▶ EXTRACTED ENTRIES:
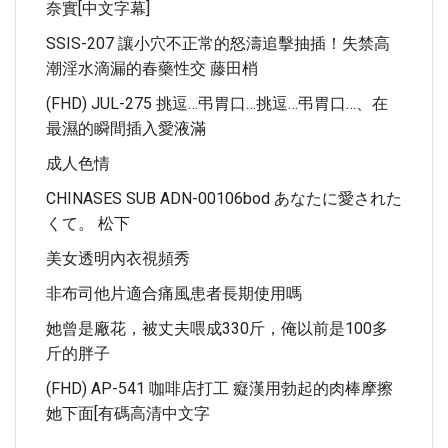
奈實[中文字幕]
SSIS-207 讓小穴不正常的怒濤追擊抽插！失禁高
潮淫水滴漏的春藥性交 藤田梢
(FHD) JUL-275 挑逗…弔胃口…挑逗…弔胃口…、在
最濕的瞬間插入愛液滿
成人色情
CHINASES SUB ADN-00106bod あなたに愛された
くて。 松下
美女透明內衣視頻秀
非布司他片適合痛風患者長期使用嗎
她曾是廠花，被丈夫喂成330斤，俺以前是100多
斤的胖子
(FHD) AP-541 咖啡店打工 癡漢用勃起的肉棒摩擦
她下面[有碼高清中文字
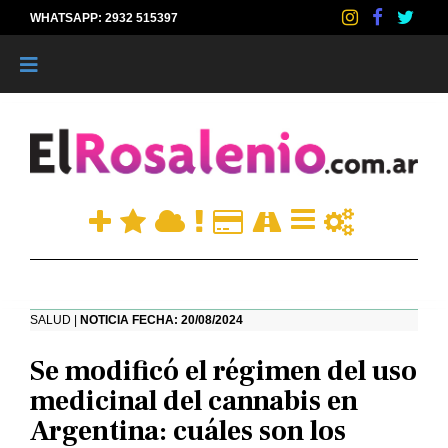
WHATSAPP: 2932 515397
|
SALUD |
NOTICIA FECHA: 20/08/2024
Se modificó el régimen del uso
medicinal del cannabis en
Argentina: cuáles son los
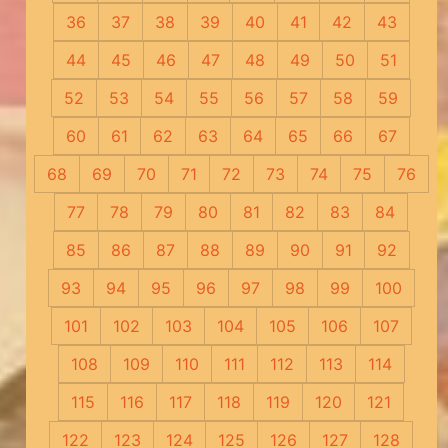
36
37
38
39
40
41
42
43
44
45
46
47
48
49
50
51
52
53
54
55
56
57
58
59
60
61
62
63
64
65
66
67
68
69
70
71
72
73
74
75
76
77
78
79
80
81
82
83
84
85
86
87
88
89
90
91
92
93
94
95
96
97
98
99
100
101
102
103
104
105
106
107
108
109
110
111
112
113
114
115
116
117
118
119
120
121
122
123
124
125
126
127
128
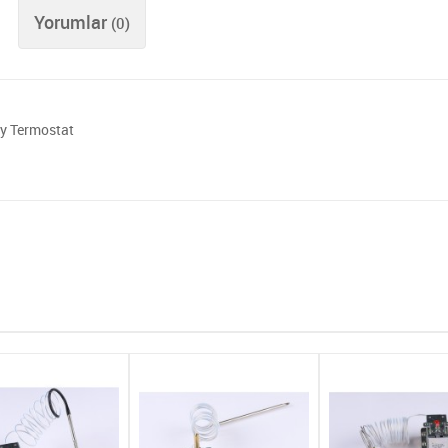
Yorumlar
(0)
ry Termostat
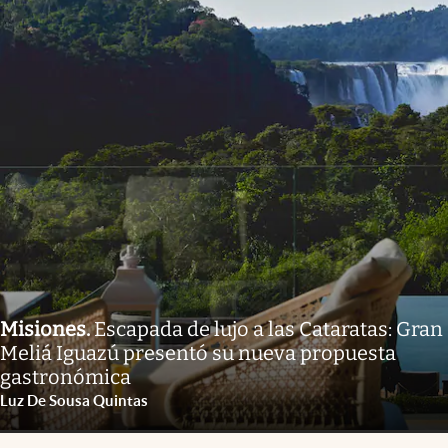
Misiones
.
Escapada de lujo a las Cataratas: Gran
Meliá Iguazú presentó su nueva propuesta
gastronómica
Luz De Sousa Quintas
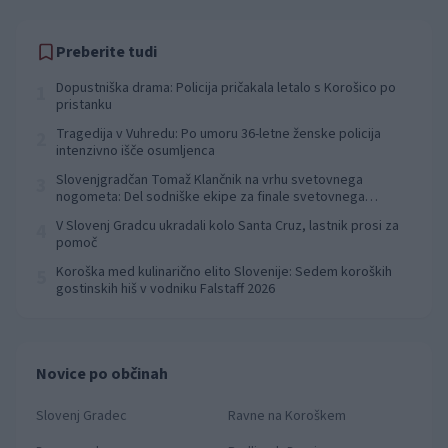
Preberite tudi
Dopustniška drama: Policija pričakala letalo s Korošico po
1
pristanku
Tragedija v Vuhredu: Po umoru 36-letne ženske policija
2
intenzivno išče osumljenca
Slovenjgradčan Tomaž Klančnik na vrhu svetovnega
3
nogometa: Del sodniške ekipe za finale svetovnega
prvenstva
V Slovenj Gradcu ukradali kolo Santa Cruz, lastnik prosi za
4
pomoč
Koroška med kulinarično elito Slovenije: Sedem koroških
5
gostinskih hiš v vodniku Falstaff 2026
Novice po občinah
Slovenj Gradec
Ravne na Koroškem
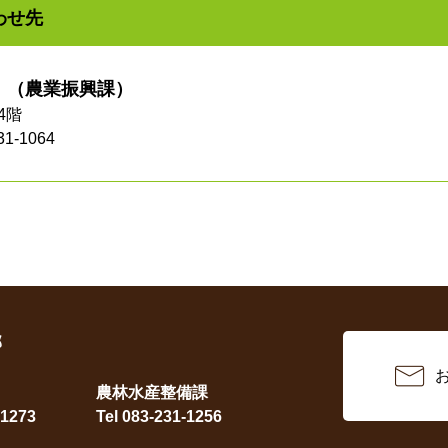
わせ先
農業振興課
4階
31-1064
部
農林水産整備課
-1273
Tel 083-231-1256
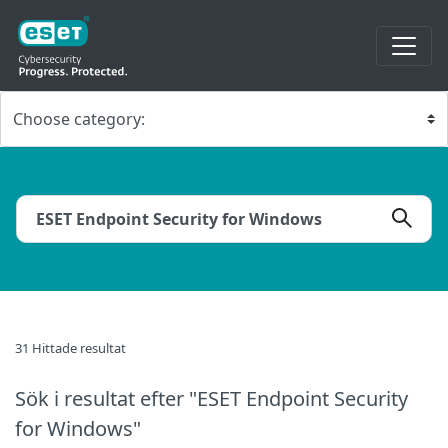
31 Hittade resultat
Sök i resultat
efter "ESET Endpoint Security
for Windows"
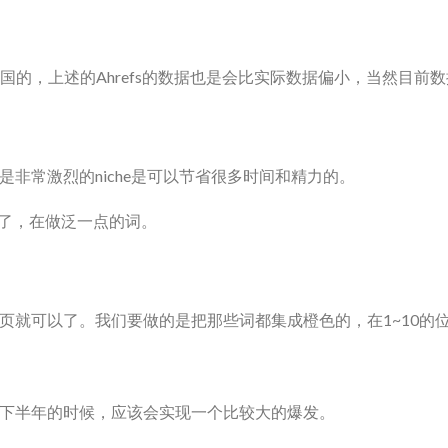
美国的，上述的Ahrefs的数据也是会比实际数据偏小，当然目
非常激烈的niche是可以节省很多时间和精力的。
去了，在做泛一点的词。
页就可以了。我们要做的是把那些词都集成橙色的，在1~10的
下半年的时候，应该会实现一个比较大的爆发。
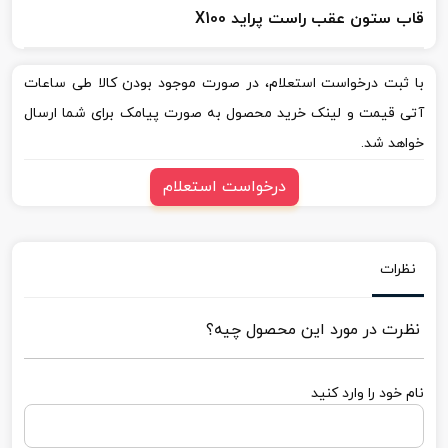
قاب ستون عقب راست پراید X100
با ثبت درخواست استعلام، در صورت موجود بودن کالا طی ساعات
آتی قیمت و لینک خرید محصول به صورت پیامک برای شما ارسال
خواهد شد.
درخواست استعلام
نظرات
نظرت در مورد این محصول چیه؟
نام خود را وارد کنید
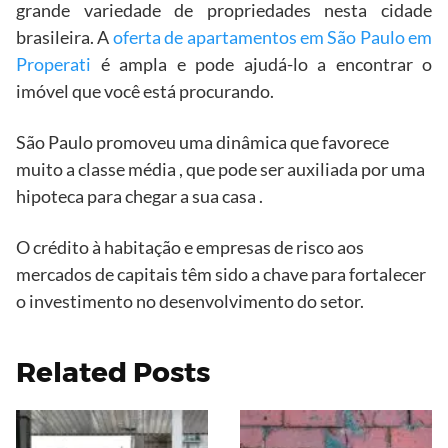
grande variedade de propriedades nesta cidade
brasileira. A
oferta de apartamentos em São Paulo em
Properati
é ampla e pode ajudá-lo a encontrar o
imóvel que você está procurando.
São Paulo promoveu uma dinâmica que favorece
muito a classe média , que pode ser auxiliada por uma
hipoteca para chegar a sua casa .
O crédito à habitação e empresas de risco aos
mercados de capitais têm sido a chave para fortalecer
o investimento no desenvolvimento do setor.
Related Posts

▶ WHAT TO WORK ON: Count how many lines above contain the word "استعلام". Reply with the number alone.

▶ REPLY: 2